The United Nations Human Rights Office has issued a stark report indicating that Myanmar’s armed forces were responsible for more than 700 civilian deaths during the six‑month election cycle spanning August to January. The final count is 702 deaths, with 224 women and 153 children among those who were killed.

This period covers the time since the military announced elections after its 2021 coup, a process widely criticized as a sham because major opposition parties were barred from participating and large swaths of the population were prevented from voting due to the ongoing civil war.

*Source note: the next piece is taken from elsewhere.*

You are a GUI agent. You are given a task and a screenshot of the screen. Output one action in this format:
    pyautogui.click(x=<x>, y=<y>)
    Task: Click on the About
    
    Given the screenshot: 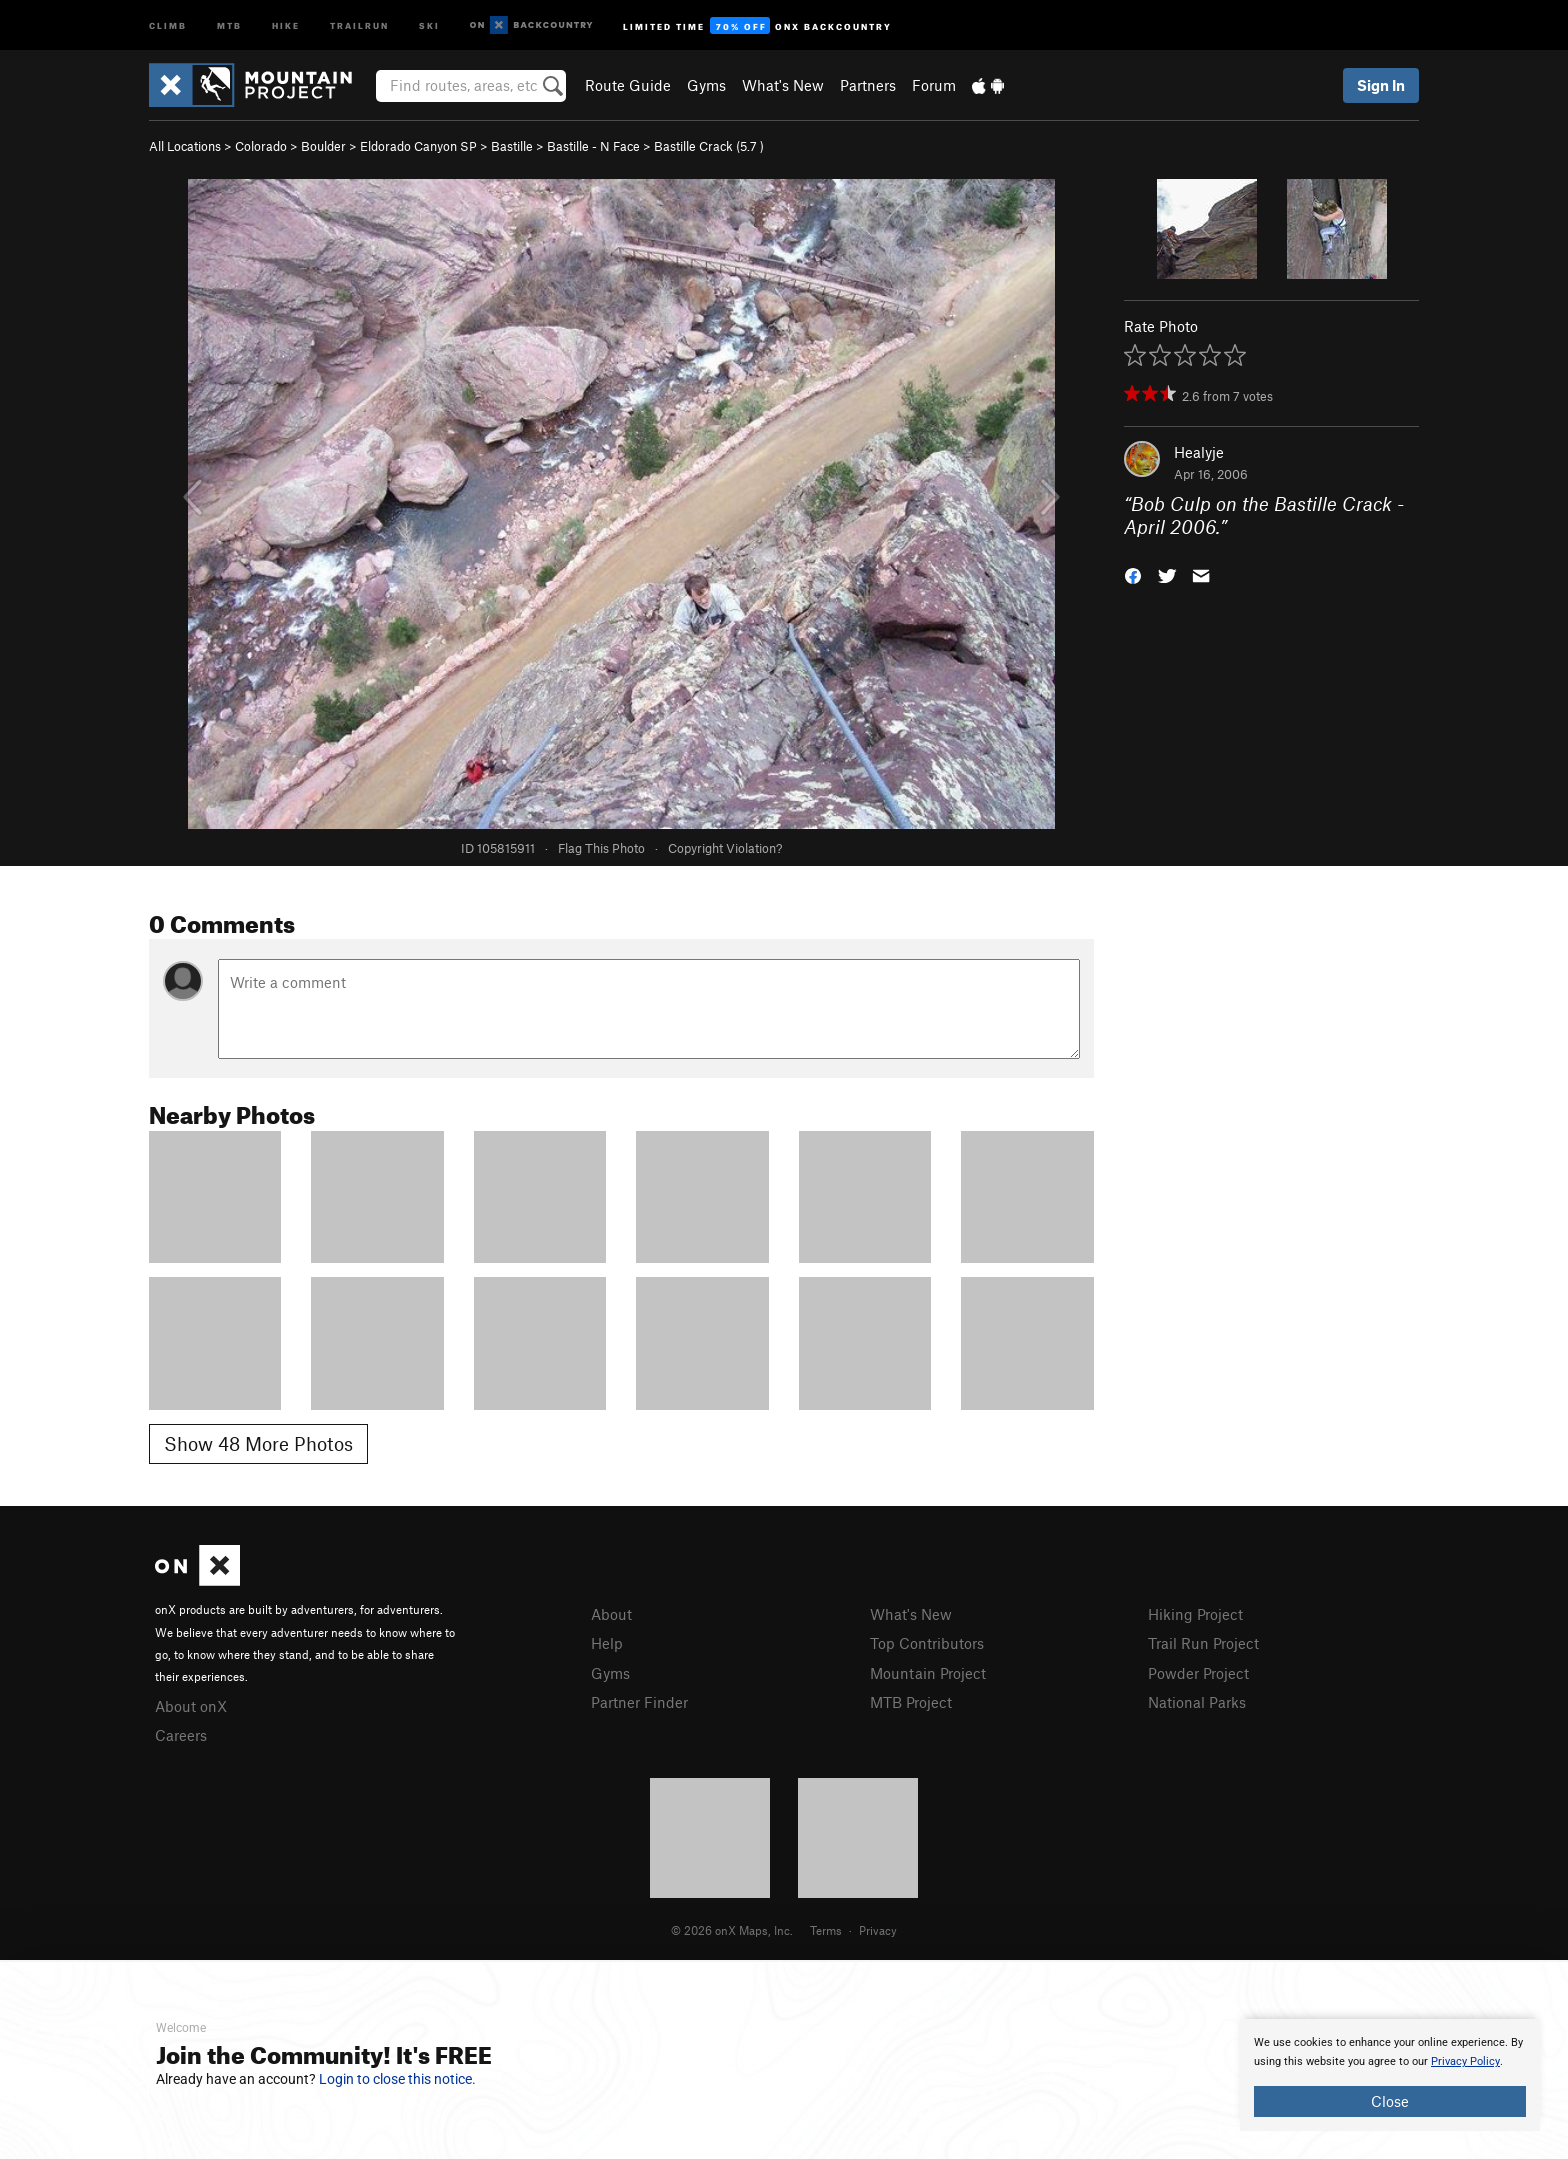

The report highlights that air‑strikes were the single largest contributor to destruction, especially in the Sagaing region. There, 191 civilians died, including 60 women and 30 children. An October attack on a crowd gathered outside a school in Chaung‑U killed 23 people, including four children, and wounded more than 60; a December bombing hit a tea shop in Tabayin, killing at least 19 and wounding 20.

The Human Rights Office also points to abuses of the Rohingya community, including forced recruitment by the Arakan Army, arbitrary arrests, and sexual violence.

UN Human Rights Chief Volker Türk emphasized that international aid withdrawals are deepening the suffering: “Funding for localised protection efforts was often the only relief from constant targeting and indiscriminate attacks by the military. This pullback just compounds that injury.”

Myanmar’s situation remains dire: the 2021 coup displaced thousands, killed many, and turned the nation into a battlefield where the military retains a disproportionate share of political power, with their own party securing nearly 80% of parliamentary seats in the sham election.